About
Meryl’s expertise as a mediator, facilitator and executive coach arises from her extensive and diverse corporate, entrepreneurial and non-profit leadership experience, education and training.
Her background includes two terms as Chairman and the Chief Executive Officer of the Academy of Television Arts and Sciences. Under her leadership the Academy celebrated the 50th Anniversary of the Emmy Awards on NBC, substantially reenergized the organization, expanding the domestic and international presence, integrated digital and new media, cosponsored an industry dialogue entitled “Through the Eyes of Children” with the Chairman of the FCC and initiated long term planning procedures and strategies for the Board of Governors. Her leadership initiated yearly double digit membership growth, and fiscal policies that resulted in the creation of a $10 million reserve.
Meryl’s career began as a criminal trial lawyer followed by twenty years in the entertainment industry. She was a member of the NBC Senior Executive Management Committee and Vice President of Compliance and Practices. She was recruited to Group W Productions, a subsidiary of Westinghouse Broadcasting Inc. and launched the syndicated television series Teenage Mutant Ninja Turtles.

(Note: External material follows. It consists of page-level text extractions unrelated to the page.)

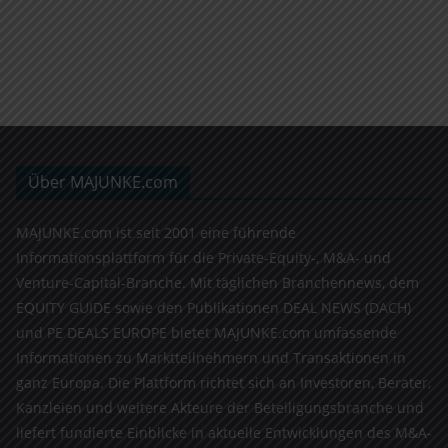
Über MAJUNKE.com
MAJUNKE.com ist seit 2001 eine führende
Informationsplattform für die Private-Equity-, M&A- und
Venture-Capital-Branche. Mit täglichen Branchennews, dem
EQUITY GUIDE sowie den Publikationen DEAL NEWS (DACH)
und PE DEALS EUROPE bietet MAJUNKE.com umfassende
Informationen zu Marktteilnehmern und Transaktionen in
ganz Europa. Die Plattform richtet sich an Investoren, Berater,
Kanzleien und weitere Akteure der Beteiligungsbranche und
liefert fundierte Einblicke in aktuelle Entwicklungen des M&A-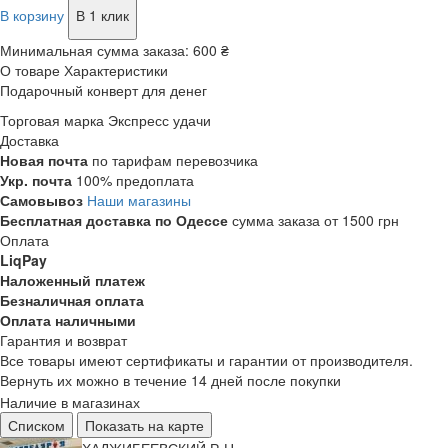
В корзину
В 1 клик
Минимальная сумма заказа:
600 ₴
О товаре
Характеристики
Подарочный конверт для денег
Торговая марка
Экспресс удачи
Доставка
Новая почта
по тарифам перевозчика
Укр. почта
100% предоплата
Самовывоз
Наши магазины
Бесплатная доставка по Одессе
сумма заказа от 1500 грн
Оплата
LiqPay
Наложенный платеж
Безналичная оплата
Оплата наличными
Гарантия и возврат
Все товары имеют сертификаты и гарантии от производителя.
Вернуть их можно в течение 14 дней после покупки
Наличие в магазинах
Списком
Показать на карте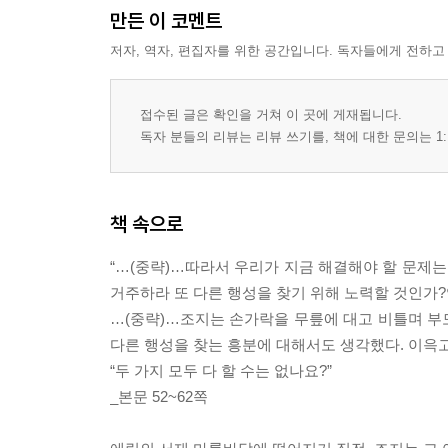
만든 이 코멘트
저자, 역자, 편집자를 위한 공간입니다. 독자들에게 전하고
접수된 글은 확인을 거쳐 이 곳에 게재됩니다.
독자 분들의 리뷰는 리뷰 쓰기를, 책에 대한 문의는 1:
책 속으로
“…(중략)…따라서 우리가 지금 해결해야 할 문제는
거주하라 또 다른 행성을 찾기 위해 노력할 것인가?
…(중략)…조지는 손가락을 무릎에 대고 비틀며 부
다른 행성을 찾는 흥분에 대해서도 생각했다. 이윽
“두 가지 모두 다 할 수는 없나요?”
_본문 52~62쪽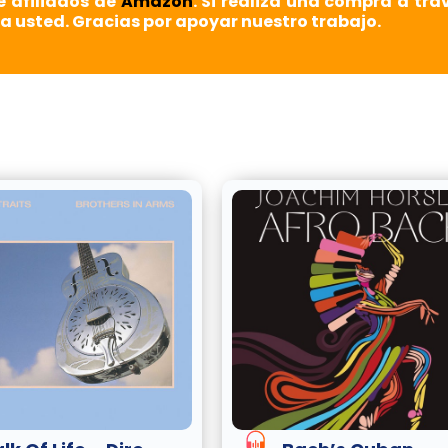
e afiliados de
Amazon
. Si realiza una compra a tra
a usted. Gracias por apoyar nuestro trabajo.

In 1992 she formed Two Oceans Entertainment Group and produced 40 hours of television including movies and specials for NBC-Universal, the series Sail Away for Discovery Kids Network and the award winning prime time animated series Happily Ever After Fairy Tales for Every Child for HBO.
As a public speaker, Marshall-Daniels has addressed; the Digital Media Universe Conference (The Future of Television), Getty Educational Trust (Virtual Reality as a Teaching Tool), Kids Congress on Art, the Commission on the Status of Women – San Francisco (Media: Promoting Positive Role Models for Women), Leadership California (Leadership in the 21st Century), Children NOW (Media Images of Race & Class), the North American National Broadcasters Association (Program Content & International Cooperation), the Association of Junior Leagues International (Diversity & Multiculturalism), California Humanities Association (Television as a Teaching Tool) and the 1998 Youth Arts and Education Conference (Personal Development through Arts Education), the American Assembly (Television as an Art Form), and the UCLA Anderson School Economic Forecast Group (Bringing New Vision to Television).

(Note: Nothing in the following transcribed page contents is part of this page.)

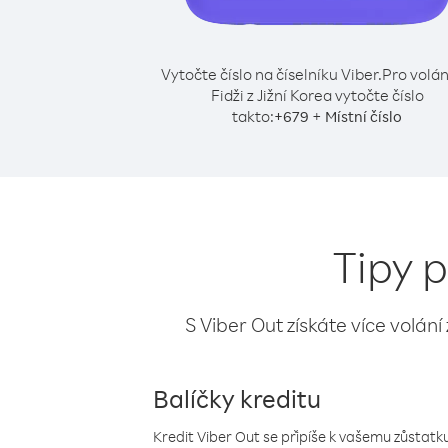
Vytočte číslo na číselníku Viber.
Pro volán
Fidži z Jižní Korea vytočte číslo
takto:
+
+
679
Místní číslo
Tipy p
S Viber Out získáte více volání
Balíčky kreditu
Kredit Viber Out se připíše k vašemu zůstatku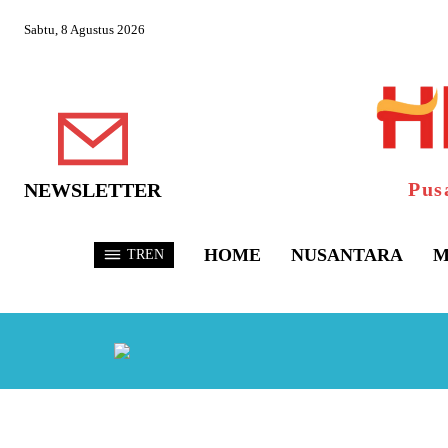
Sabtu, 8 Agustus 2026
Pus
NEWSLETTER
HOME
NUSANTARA
M
TREN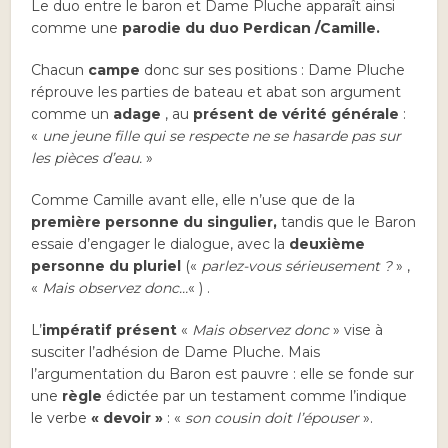
Le duo entre le baron et Dame Pluche apparaît ainsi
comme une
parodie du duo Perdican /Camille.
Chacun
campe
donc sur ses positions : Dame Pluche
réprouve les parties de bateau et abat son argument
comme un
adage
, au
présent de vérité générale
:
«
une jeune fille qui se respecte ne se hasarde pas sur
les pièces d’eau.
»
Comme Camille avant elle, elle n’use que de la
première personne du singulier,
tandis que le Baron
essaie d’engager le dialogue, avec la
deuxième
personne du pluriel
(«
parlez-vous sérieusement ?
» ,
«
Mais observez donc…
« ) .
L’
impératif présent
«
Mais observez donc
» vise à
susciter l’adhésion de Dame Pluche. Mais
l’argumentation du Baron est pauvre : elle se fonde sur
une
règle
édictée par un testament comme l’indique
le verbe
« devoir »
: «
son cousin doit l’épouser
».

She has lectured at UCLA, Peter F. Drucker Graduate School of Management and the University of Texas. Marshall-Daniels has moderated and participated on panels sponsored by Aspen Institute, the International Documentary Association, Prix Italia, Arts Inc. Leadership America and the National Association of Television Program Executives. She is a frequent lecturer at the UCLA Custom Programs (Current Trends in American Television).
Meryl is a Senior Fellow at UCLA School of Public Policy and the Treasurer of Project GRAD Los Angeles. She received her BA in Sociology from UCLA, JD from Loyola Marymount University School of Law and mediation training at the Center for Dispute Resolution.